Go through the entries below and collect each line with the string "account" in it.

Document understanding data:
"""

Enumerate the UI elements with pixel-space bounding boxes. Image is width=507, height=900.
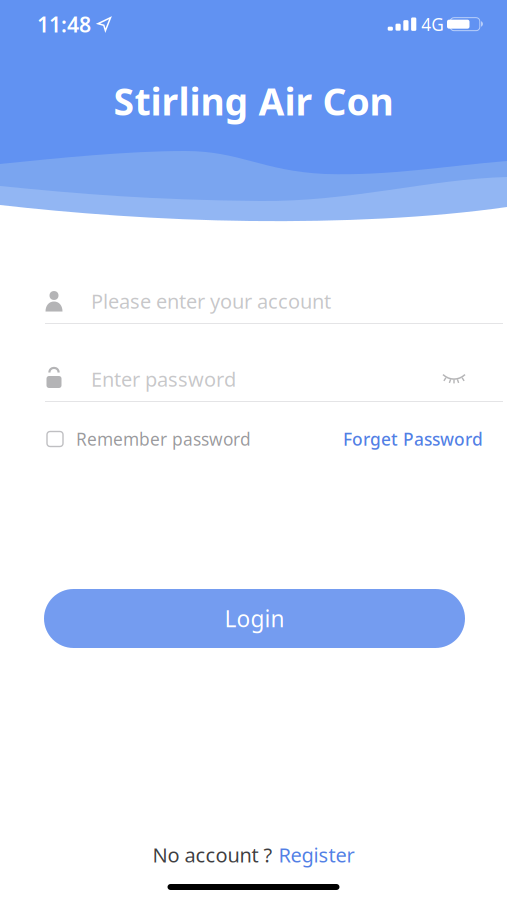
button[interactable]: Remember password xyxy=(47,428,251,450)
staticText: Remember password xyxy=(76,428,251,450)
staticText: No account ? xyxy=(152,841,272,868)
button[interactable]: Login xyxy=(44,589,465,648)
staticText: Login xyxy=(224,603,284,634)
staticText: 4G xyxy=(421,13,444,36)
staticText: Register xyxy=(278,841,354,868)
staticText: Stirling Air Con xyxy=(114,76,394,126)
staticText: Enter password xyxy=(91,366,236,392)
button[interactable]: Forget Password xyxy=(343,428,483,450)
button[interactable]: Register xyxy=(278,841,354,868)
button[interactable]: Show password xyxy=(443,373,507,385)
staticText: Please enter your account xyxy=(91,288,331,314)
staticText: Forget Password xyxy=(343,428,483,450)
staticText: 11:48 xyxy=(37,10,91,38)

"""
"""

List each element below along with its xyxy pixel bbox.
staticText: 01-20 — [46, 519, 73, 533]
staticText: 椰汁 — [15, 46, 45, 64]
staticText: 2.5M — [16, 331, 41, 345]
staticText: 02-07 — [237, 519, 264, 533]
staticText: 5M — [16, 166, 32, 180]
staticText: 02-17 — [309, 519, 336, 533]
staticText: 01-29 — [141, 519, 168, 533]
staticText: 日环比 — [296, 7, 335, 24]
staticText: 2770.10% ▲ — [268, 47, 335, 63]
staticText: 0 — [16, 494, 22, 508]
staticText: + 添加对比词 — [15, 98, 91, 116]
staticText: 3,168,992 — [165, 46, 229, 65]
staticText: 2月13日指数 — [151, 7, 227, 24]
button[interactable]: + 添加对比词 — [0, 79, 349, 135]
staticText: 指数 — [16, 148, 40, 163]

"""

▸ Answer to the exercise:
staticText: No account ? xyxy=(152,841,272,868)
staticText: Please enter your account xyxy=(91,288,331,314)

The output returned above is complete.